Closed gentzkow closed 6 months ago
@gentzkow, some comments on testing on Linux/Windows:
Thanks @gentzkow and thanks @jc-cisneros for very thoughtful comments! I have few points to throw in:
For Windows, we might consider utilizing remote desktop solutions or cloud services to access a Windows environment. E.g. use Microsoft Azure or Amazon EC2 for testing purposes.
I am more than happy to test the Template on my personal Windows machine. I think SIEPR might also have some idle windows machines because I heard one predoc has asked Lisa for a new windows machine to replace his old one. I will reach out to Lisa for more details next week.
Thanks! I think a Widows VM and/or a physical machine at SIEPR could be fine. A big issue will be whether Git Bash or some other emulator is enough to run the shell scripts on Windows without having to use a Linux virtual machine.
@shrishj @gentzkow letting you guys know that we got a Windows PC for two months. It is available at the lab at SIEPR.

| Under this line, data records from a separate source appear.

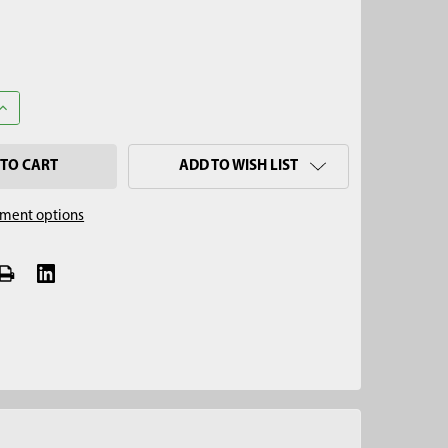
UANTITY OF REMOVAL JACK TEE ADAPTER, 3/4" THREAD
INCREASE QUANTITY OF REMOVAL JACK TEE ADAPTER, 3/4" THREA
ADD TO WISH LIST
ment options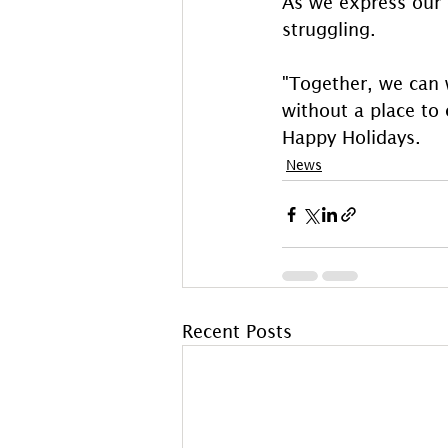
As we express our g
struggling.
"Together, we can 
without a place to 
Happy Holidays.
News
Recent Posts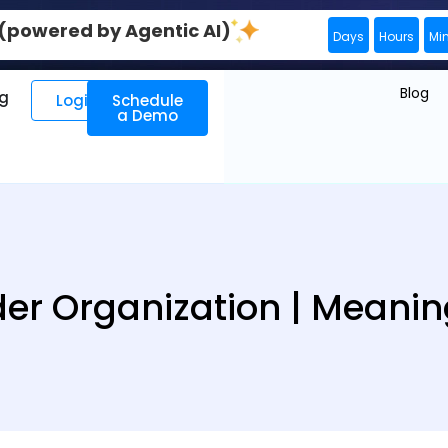
0 (powered by Agentic AI)
Days
Hours
Mi
Blog
ng
Login
Schedule
a Demo
der Organization | Meanin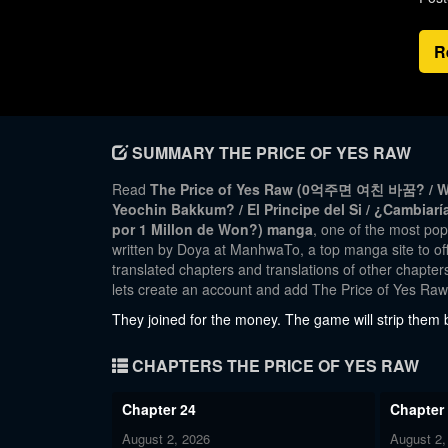
R
SUMMARY THE PRICE OF YES RAW
Read
The Price of Yes Raw (0억주면 여친 바꿈? / Wou
Yeochin Bakkum? / El Principe del Si / ¿Cambiarí
por 1 Millon de Won?) manga
, one of the most p
written by Doya at ManhwaTo, a top manga site to off
translated chapters and translations of other chapters
lets create an account and add The Price of Yes Ra
They joined for the money. The game will strip them b
CHAPTERS THE PRICE OF YES RAW
Chapter 24
Chapter
August 2, 2026
August 2,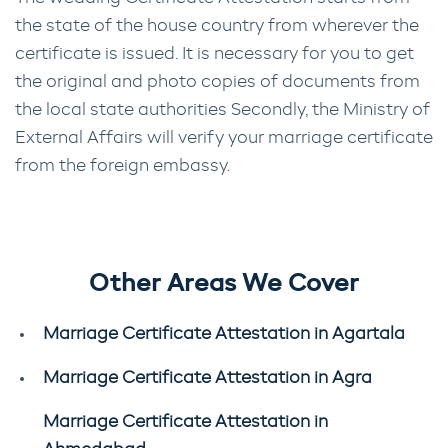
the state of the house country from wherever the
certificate is issued. It is necessary for you to get
the original and photo copies of documents from
the local state authorities Secondly, the Ministry of
External Affairs will verify your marriage certificate
from the foreign embassy.
Other Areas We Cover
Marriage Certificate Attestation in Agartala
Marriage Certificate Attestation in Agra
Marriage Certificate Attestation in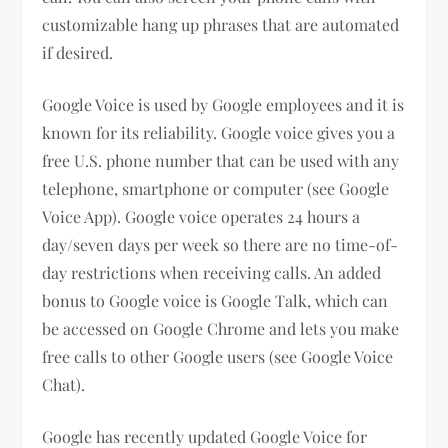
customizable hang up phrases that are automated
if desired.
Google Voice is used by Google employees and it is
known for its reliability. Google voice gives you a
free U.S. phone number that can be used with any
telephone, smartphone or computer (see Google
Voice App). Google voice operates 24 hours a
day/seven days per week so there are no time-of-
day restrictions when receiving calls. An added
bonus to Google voice is Google Talk, which can
be accessed on Google Chrome and lets you make
free calls to other Google users (see Google Voice
Chat).
Google has recently updated Google Voice for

Thanks JC! I will spend some time doing testing from my laptop and once exhausted for Mac, I will come to use the Windows PC.
Hi @gentzkow! Here are a few errors that a user may encounter when using template. I have added in ideas for how we can improve error handling. I have been having trouble with my conda environment when I was testing today, so I am unable to do try the wrong version of Python and even check what would happen if its missing entirely. I will visit the team this week to get some help. I will then look into using the Windows PC.

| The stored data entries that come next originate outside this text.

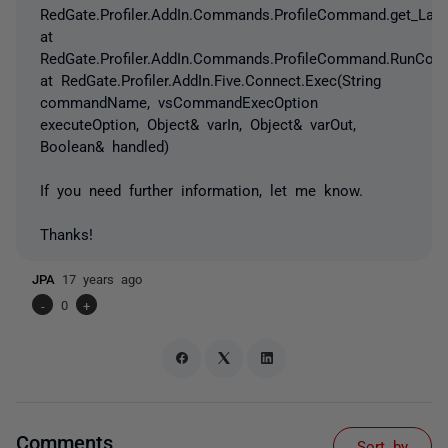
RedGate.Profiler.AddIn.Commands.ProfileCommand.get_Lau
at
RedGate.Profiler.AddIn.Commands.ProfileCommand.RunCom
at RedGate.Profiler.AddIn.Five.Connect.Exec(String
commandName, vsCommandExecOption
executeOption, Object& varIn, Object& varOut,
Boolean& handled)
If you need further information, let me know.
Thanks!
JPA
17 years ago
-
0
+
Comments
Sort by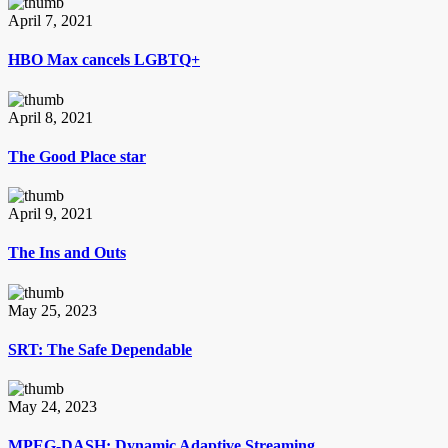
April 7, 2021
HBO Max cancels LGBTQ+
April 8, 2021
The Good Place star
April 9, 2021
The Ins and Outs
May 25, 2023
SRT: The Safe Dependable
May 24, 2023
MPEG-DASH: Dynamic Adaptive Streaming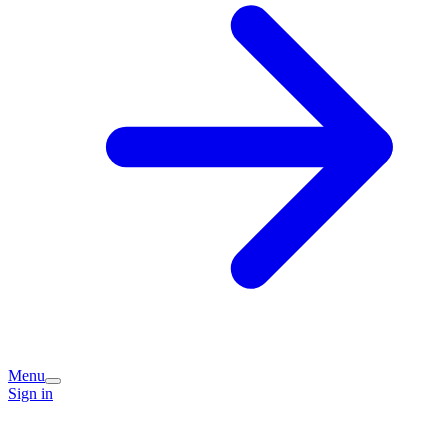
Menu
Sign in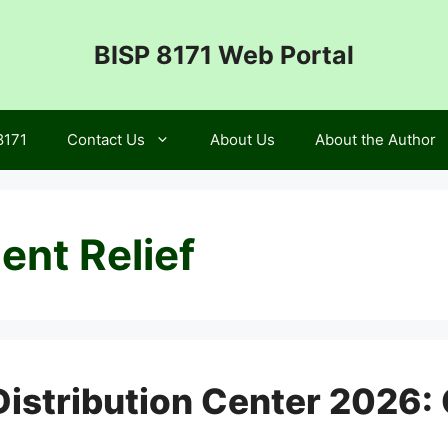
BISP 8171 Web Portal
8171
Contact Us
About Us
About the Author
nt Relief
stribution Center 2026: 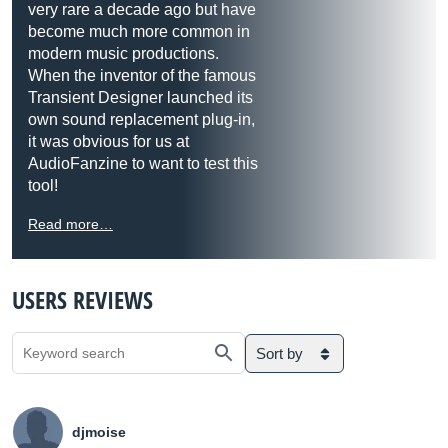
very rare a decade ago but have
become much more common in
modern music productions.
When the inventor of the famous
Transient Designer launched its
own sound replacement plug-in,
it was obvious for us at
AudioFanzine to want to test this
tool!
Read more…
USERS REVIEWS
Sort by
djmoise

When running ‘bash make.sh’ before running ‘bash setup.sh’ we see the following error message:
When we try to run the program from the wrong directory we see the following error message:
When we remove one of the modules (3_slides) we see the following error message:
When we remove a ‘make.sh’ file from one module we see the following error message:
@shrishj Thanks!
The first of these is something I think we should definitely fix as you suggest. I think anywhere where we call local_env.sh
we should have this kind of error handling. The error messages should say that local_env.sh
is missing and then recommend that the user run setup.sh
to fix.
The others look to me like cases that will not happen as often, but still worth addressing if we can.

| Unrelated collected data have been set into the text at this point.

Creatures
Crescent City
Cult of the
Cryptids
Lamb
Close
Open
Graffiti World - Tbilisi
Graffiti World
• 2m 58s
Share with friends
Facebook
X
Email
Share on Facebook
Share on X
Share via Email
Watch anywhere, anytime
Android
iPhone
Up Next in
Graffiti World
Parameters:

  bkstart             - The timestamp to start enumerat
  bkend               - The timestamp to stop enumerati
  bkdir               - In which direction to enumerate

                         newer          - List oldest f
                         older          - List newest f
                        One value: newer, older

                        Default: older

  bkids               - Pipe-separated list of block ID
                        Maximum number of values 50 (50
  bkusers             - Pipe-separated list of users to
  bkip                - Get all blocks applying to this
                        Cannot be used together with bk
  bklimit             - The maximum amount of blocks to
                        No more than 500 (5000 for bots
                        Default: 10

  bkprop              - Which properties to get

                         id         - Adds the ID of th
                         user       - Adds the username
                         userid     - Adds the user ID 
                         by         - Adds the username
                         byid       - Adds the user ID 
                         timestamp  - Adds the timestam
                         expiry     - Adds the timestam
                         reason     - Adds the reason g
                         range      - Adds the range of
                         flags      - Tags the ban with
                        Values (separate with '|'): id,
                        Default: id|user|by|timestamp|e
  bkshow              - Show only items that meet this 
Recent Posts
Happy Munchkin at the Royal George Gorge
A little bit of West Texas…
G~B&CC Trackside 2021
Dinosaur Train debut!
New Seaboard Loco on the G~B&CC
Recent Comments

A general question for us to answer is how to add error handling without cluttering up the make.sh
scripts. Ideally, all of this should live within the scripts in lib/shell
. Maybe we create a new tool called check_setup.sh
that runs a bunch of checks including looking for local_env.sh
? We could call this at the top of each make.sh
. We can also add extra error handling within the run_XXX
commands.
Hi @gentzkow. I have made a commit to the development branch with a new check_setup.sh
file that houses the error handling. We then source check_setup.sh
in the run_all.sh
file to ensure that everything is in order prior to running the template.
General Updates:
check_setup.sh
file. If these modules are not installed, check_setup.sh
uses pip install to fix the issue. check_setup.sh
ensures that bash setup.sh
is run and that all appropriate modules are imported. The only issue is that template no longer works for Python 2.7 post my updates. I will investigate further to see if I can figure it out. However, from initial glance, it looks like the modules we are installing are not compatible with such old Python version. Then again, it seems unlikely for a user to be using such an old version. cc @jc-cisneros @ShiqiYang2022 @snairdesai
@shrishj Thanks.
We want to anticipate that most users will be running individual modules using the make.sh
scripts. The run_all.sh
script is actually run pretty rarely in practice, because for large projects it requires a lot of time. So we need to execute check_setup.sh
in each make.sh
script as well.
It's a bigger to do to think about how we want to handle package dependencies. For real projects, the set of dependencies will evolve a lot over time and we need a robust way to make sure that they're tracked correctly. We will want users to have the option of doing installation in a way that doesn't affect their local environment (e.g., via Conda). I think we should bracket all this for now and remove the module checking + pip install
commands from check_setup.sh
.
Hi @gentzkow. Thanks for the feedback! I have just committed to our development branch making the changes (sourcing check_setup.sh
in the make.sh
files and removing the pip install commands). I will speak to the team regarding how we can go about handling the package dependencies and comment a proposal soon. I will also continue testing to see if I notice anything else. Thanks!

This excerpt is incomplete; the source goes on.